Vatican City - Pope Benedict XVI approved Saturday the elevation to sainthood of four candidates including women from India, Ecuador and Switzerland and an Italian priest who founded a missionary order. The four will be formally listed as Roman Catholic saints on 12 October, the Vatican said announcing the decision made by Benedict in a morning meeting with a group of cardinals.
Indian nun Anna Muttathupandathu - known as Alfonsa of the Immaculate Conception - who belonged to the Congregation of Poor Clares of the Third Order of St Francis and who died in 1946, is set to become India's first female Roman Catholic saint.
Another "blessed" destined for sainthood is Narcisa de Jesus Martillo Moran, an Ecuadorean-born laywoman who died in Peru in 1869.

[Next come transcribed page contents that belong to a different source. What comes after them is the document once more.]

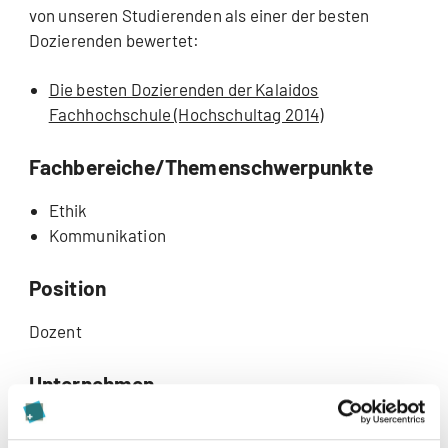
von unseren Studierenden als einer der besten
Dozierenden bewertet:
Die besten Dozierenden der Kalaidos
Fachhochschule (Hochschultag 2014)
Fachbereiche/Themenschwerpunkte
Ethik
Kommunikation
Position
Dozent
Unternehmen
KS Kaderschulen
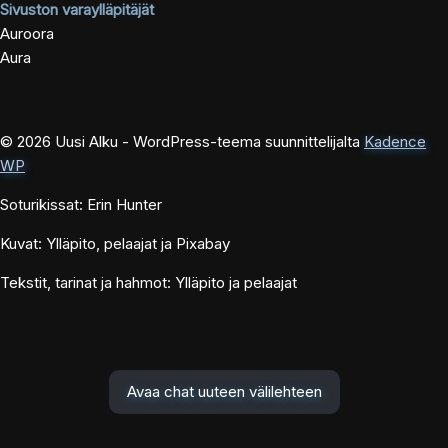
Sivuston varaylläpitäjät
Auroora
Aura
© 2026 Uusi Alku - WordPress-teema suunnittelijalta
Kadence
WP
Soturikissat: Erin Hunter
Kuvat: Ylläpito, pelaajat ja Pixabay
Tekstit, tarinat ja hahmot: Ylläpito ja pelaajat
Avaa chat uuteen välilehteen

She will be joined by Swiss nun Maria Bernarda Buetler who founded the Congregation of the Missionary Franciscan Sisters of Mary Help of Christians and who died in Colombia in 1924.
Completing the list of new saints was Naples-born priest Gaetano Errico, the founder of the Congregation of the Missionaries of the Sacred Hearts of Jesus and Mary who died in 1860.
Last week the Vatican issued a document tightening procedures for creating saints, including instructing bishops to carefully scrutinise the "holiness" or "martyrdom" of candidates.
It also specified how alleged miracles performed by candidates must be examined and reiterated that a cause for sainthood cannot be presented sooner than five years after the death of a candidate.
During the pontificate of the late John Paul II, some 1,340 people were beatified - the first step towards sainthood - while nearly 500 were canonized. This tally is greater than all previous popes combined since the current procedures on sainthood were introduced in 1588.